[Task data]
☆ ☆ ☆ ☆ ☆ ☆ ☆
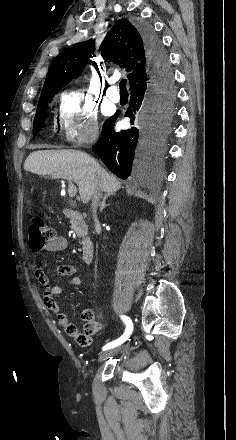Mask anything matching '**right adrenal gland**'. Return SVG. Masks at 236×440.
I'll list each match as a JSON object with an SVG mask.
<instances>
[{"label": "right adrenal gland", "instance_id": "2a0ac1e0", "mask_svg": "<svg viewBox=\"0 0 236 440\" xmlns=\"http://www.w3.org/2000/svg\"><path fill=\"white\" fill-rule=\"evenodd\" d=\"M111 195H112V194L107 193V194H105V195L102 197V201H101V204H100V212H102L103 209H104L106 206H108V205L106 204V199H107L108 197H110Z\"/></svg>", "mask_w": 236, "mask_h": 440}]
</instances>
☆ ☆ ☆ ☆ ☆ ☆ ☆
[Problem requirements]
Should any entry above carry a picture, omit it and repeat everything else word for word.

[Task solution]
Mask anything matching '**right adrenal gland**'. Return SVG. Masks at 236×440.
I'll list each match as a JSON object with an SVG mask.
<instances>
[{"label": "right adrenal gland", "instance_id": "2a0ac1e0", "mask_svg": "<svg viewBox=\"0 0 236 440\" xmlns=\"http://www.w3.org/2000/svg\"><path fill=\"white\" fill-rule=\"evenodd\" d=\"M111 195H112V194L107 193V194H105V195L102 197V201H101V204H100V212H102L103 209H104L106 206H108V205L106 204V199H107L108 197H110Z\"/></svg>", "mask_w": 236, "mask_h": 440}]
</instances>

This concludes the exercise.